Ondas de calor e secas aumentaram probabilidade de incêndios florestais. Pela primeira vez, fogo superou a agropecuária como principal causa de desmatamento de matas tropicais primárias.Um novo relatório da plataforma Global Forest Watch da ONG ambientalista World Resources Institute (WRI), usando dados da Universidade de Maryland, nos EUA, mostra que as altas temperaturas globais contribuíram para uma perda recorde de florestas em todo o mundo em 2024, sendo os incêndios florestais responsáveis por quase metade da destruição.

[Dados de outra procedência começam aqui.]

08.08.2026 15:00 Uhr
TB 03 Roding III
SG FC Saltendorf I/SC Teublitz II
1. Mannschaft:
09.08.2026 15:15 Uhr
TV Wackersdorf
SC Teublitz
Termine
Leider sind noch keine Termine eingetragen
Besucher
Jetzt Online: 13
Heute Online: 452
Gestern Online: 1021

De acordo com os dados, divulgados nesta quarta-feira (21/05), os incêndios destruíram cinco vezes mais florestas tropicais primárias no ano passado do que em 2023, especialmente na América Latina. Isso fez com que, pela primeira vez, desde o início do monitoramento da Global Forest Watch, em 2002, os incêndios superassem a agropecuária e se tornassem a principal causa de perda de florestas tropicais primárias.

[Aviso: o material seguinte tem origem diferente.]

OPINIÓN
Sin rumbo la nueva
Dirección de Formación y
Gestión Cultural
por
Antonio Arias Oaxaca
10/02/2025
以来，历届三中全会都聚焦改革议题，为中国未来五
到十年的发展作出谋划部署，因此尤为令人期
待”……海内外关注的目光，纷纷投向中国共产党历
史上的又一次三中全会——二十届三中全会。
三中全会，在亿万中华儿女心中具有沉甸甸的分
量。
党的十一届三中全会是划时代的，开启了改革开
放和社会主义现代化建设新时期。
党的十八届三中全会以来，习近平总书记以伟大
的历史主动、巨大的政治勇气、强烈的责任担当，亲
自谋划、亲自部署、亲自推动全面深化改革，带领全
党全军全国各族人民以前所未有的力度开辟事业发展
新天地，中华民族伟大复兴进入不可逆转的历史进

O Brasil, que está se preparando para em novembro a próxima Conferência do Clima das Nações Unidas, a COP30, teve seu pior ano para florestas desde 2016. Cerca de 2,8 milhões de hectares de florestas primárias foram destruídos, uma área apenas um pouco menor que a da Bélgica.

O Brasil liderou, mais uma vez, o ranking mundial em termos de extensão da devastação, com 42% de toda a perda de floresta tropical primária no mundo.

“No ano passado, o Brasil passou por sua seca mais intensa e generalizada em sete décadas. Combinado com altas temperaturas, isso fez com que os incêndios se espalhassem em uma escala sem precedentes por todo o país”, disse Mariana Oliveira, gerente do programa de florestas, uso da terra e agricultura do WRI Brasil. “Foi um ano bastante difícil para nós”, acrescentou.

Atividade humana e seca

Dois terços dessa perda foram atribuídos a incêndios provocados principalmente pela atividade humana. Cerca de 80% da perda foi na Floresta Amazônica.

As florestas não apenas atenuam os efeitos da mudança climática, mas também influenciam as temperaturas e as chuvas locais – e tudo o que depende disso, inclusive a agricultura e a saúde. Florestas robustas e biodiversas abrigam ecossistemas que, por sua vez, sustentam os meios de subsistência de um terço da população mundial.

As condições do clima quente e a seca recorde vivida no Brasil também alimentaram incêndios maiores e mais disseminados em toda a América do Sul, especialmente na Bolívia e na Colômbia. No entanto, o desmatamento para a agricultura, especialmente a soja e as fazendas de gado, além da mineração e extração de madeira, também contribuíram para a destruição da floresta, especialmente na Colômbia.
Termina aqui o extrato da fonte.